(Recorded data)
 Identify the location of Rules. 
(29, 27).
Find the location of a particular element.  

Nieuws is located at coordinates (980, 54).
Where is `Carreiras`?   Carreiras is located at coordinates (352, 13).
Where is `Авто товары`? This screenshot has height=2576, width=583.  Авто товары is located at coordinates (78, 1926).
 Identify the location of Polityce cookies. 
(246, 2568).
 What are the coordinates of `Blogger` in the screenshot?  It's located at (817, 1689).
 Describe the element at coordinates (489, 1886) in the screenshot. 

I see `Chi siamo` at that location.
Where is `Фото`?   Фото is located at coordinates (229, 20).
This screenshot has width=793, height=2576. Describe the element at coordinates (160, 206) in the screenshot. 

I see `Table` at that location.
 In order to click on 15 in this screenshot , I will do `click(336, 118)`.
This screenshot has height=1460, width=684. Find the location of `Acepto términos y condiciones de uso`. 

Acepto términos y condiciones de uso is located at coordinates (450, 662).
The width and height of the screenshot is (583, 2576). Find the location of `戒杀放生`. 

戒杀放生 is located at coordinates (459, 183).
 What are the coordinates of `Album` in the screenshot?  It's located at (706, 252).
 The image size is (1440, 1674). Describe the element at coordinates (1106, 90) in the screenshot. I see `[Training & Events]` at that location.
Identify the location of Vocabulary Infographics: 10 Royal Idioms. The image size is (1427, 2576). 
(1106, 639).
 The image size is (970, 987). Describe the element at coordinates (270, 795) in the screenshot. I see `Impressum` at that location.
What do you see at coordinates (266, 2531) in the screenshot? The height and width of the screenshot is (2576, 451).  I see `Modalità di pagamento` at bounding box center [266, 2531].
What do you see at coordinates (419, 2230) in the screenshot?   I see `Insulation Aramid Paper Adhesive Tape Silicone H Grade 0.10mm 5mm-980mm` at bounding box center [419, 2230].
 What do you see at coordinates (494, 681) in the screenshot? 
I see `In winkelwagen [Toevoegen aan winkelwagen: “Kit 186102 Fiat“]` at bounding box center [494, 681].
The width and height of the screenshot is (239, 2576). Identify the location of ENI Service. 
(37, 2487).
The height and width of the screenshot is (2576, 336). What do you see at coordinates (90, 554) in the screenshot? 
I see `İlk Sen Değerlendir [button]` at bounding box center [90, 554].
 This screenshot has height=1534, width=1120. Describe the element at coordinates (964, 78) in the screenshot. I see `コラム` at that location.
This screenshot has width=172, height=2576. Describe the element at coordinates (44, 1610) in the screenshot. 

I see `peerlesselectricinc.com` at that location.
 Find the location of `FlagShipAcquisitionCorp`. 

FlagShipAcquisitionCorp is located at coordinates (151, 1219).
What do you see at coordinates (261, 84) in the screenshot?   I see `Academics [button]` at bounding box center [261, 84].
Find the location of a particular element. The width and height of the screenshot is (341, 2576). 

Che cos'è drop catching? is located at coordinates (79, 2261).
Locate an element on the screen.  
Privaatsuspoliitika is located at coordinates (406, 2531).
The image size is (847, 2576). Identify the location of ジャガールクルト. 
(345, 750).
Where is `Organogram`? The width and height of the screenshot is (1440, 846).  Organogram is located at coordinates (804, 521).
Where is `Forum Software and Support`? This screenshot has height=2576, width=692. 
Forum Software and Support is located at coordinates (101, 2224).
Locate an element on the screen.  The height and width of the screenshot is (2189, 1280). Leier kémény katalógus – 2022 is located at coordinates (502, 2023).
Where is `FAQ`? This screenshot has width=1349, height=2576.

#### Work required
Every entry must come back exactly as written above.

#### Solved problem
 Identify the location of Rules. 
(29, 27).
Find the location of a particular element.  

Nieuws is located at coordinates (980, 54).
Where is `Carreiras`?   Carreiras is located at coordinates (352, 13).
Where is `Авто товары`? This screenshot has height=2576, width=583.  Авто товары is located at coordinates (78, 1926).
 Identify the location of Polityce cookies. 
(246, 2568).
 What are the coordinates of `Blogger` in the screenshot?  It's located at (817, 1689).
 Describe the element at coordinates (489, 1886) in the screenshot. 

I see `Chi siamo` at that location.
Where is `Фото`?   Фото is located at coordinates (229, 20).
This screenshot has width=793, height=2576. Describe the element at coordinates (160, 206) in the screenshot. 

I see `Table` at that location.
 In order to click on 15 in this screenshot , I will do `click(336, 118)`.
This screenshot has height=1460, width=684. Find the location of `Acepto términos y condiciones de uso`. 

Acepto términos y condiciones de uso is located at coordinates (450, 662).
The width and height of the screenshot is (583, 2576). Find the location of `戒杀放生`. 

戒杀放生 is located at coordinates (459, 183).
 What are the coordinates of `Album` in the screenshot?  It's located at (706, 252).
 The image size is (1440, 1674). Describe the element at coordinates (1106, 90) in the screenshot. I see `[Training & Events]` at that location.
Identify the location of Vocabulary Infographics: 10 Royal Idioms. The image size is (1427, 2576). 
(1106, 639).
 The image size is (970, 987). Describe the element at coordinates (270, 795) in the screenshot. I see `Impressum` at that location.
What do you see at coordinates (266, 2531) in the screenshot? The height and width of the screenshot is (2576, 451).  I see `Modalità di pagamento` at bounding box center [266, 2531].
What do you see at coordinates (419, 2230) in the screenshot?   I see `Insulation Aramid Paper Adhesive Tape Silicone H Grade 0.10mm 5mm-980mm` at bounding box center [419, 2230].
 What do you see at coordinates (494, 681) in the screenshot? 
I see `In winkelwagen [Toevoegen aan winkelwagen: “Kit 186102 Fiat“]` at bounding box center [494, 681].
The width and height of the screenshot is (239, 2576). Identify the location of ENI Service. 
(37, 2487).
The height and width of the screenshot is (2576, 336). What do you see at coordinates (90, 554) in the screenshot? 
I see `İlk Sen Değerlendir [button]` at bounding box center [90, 554].
 This screenshot has height=1534, width=1120. Describe the element at coordinates (964, 78) in the screenshot. I see `コラム` at that location.
This screenshot has width=172, height=2576. Describe the element at coordinates (44, 1610) in the screenshot. 

I see `peerlesselectricinc.com` at that location.
 Find the location of `FlagShipAcquisitionCorp`. 

FlagShipAcquisitionCorp is located at coordinates (151, 1219).
What do you see at coordinates (261, 84) in the screenshot?   I see `Academics [button]` at bounding box center [261, 84].
Find the location of a particular element. The width and height of the screenshot is (341, 2576). 

Che cos'è drop catching? is located at coordinates (79, 2261).
Locate an element on the screen.  
Privaatsuspoliitika is located at coordinates (406, 2531).
The image size is (847, 2576). Identify the location of ジャガールクルト. 
(345, 750).
Where is `Organogram`? The width and height of the screenshot is (1440, 846).  Organogram is located at coordinates (804, 521).
Where is `Forum Software and Support`? This screenshot has height=2576, width=692. 
Forum Software and Support is located at coordinates (101, 2224).
Locate an element on the screen.  The height and width of the screenshot is (2189, 1280). Leier kémény katalógus – 2022 is located at coordinates (502, 2023).
Where is `FAQ`? This screenshot has width=1349, height=2576.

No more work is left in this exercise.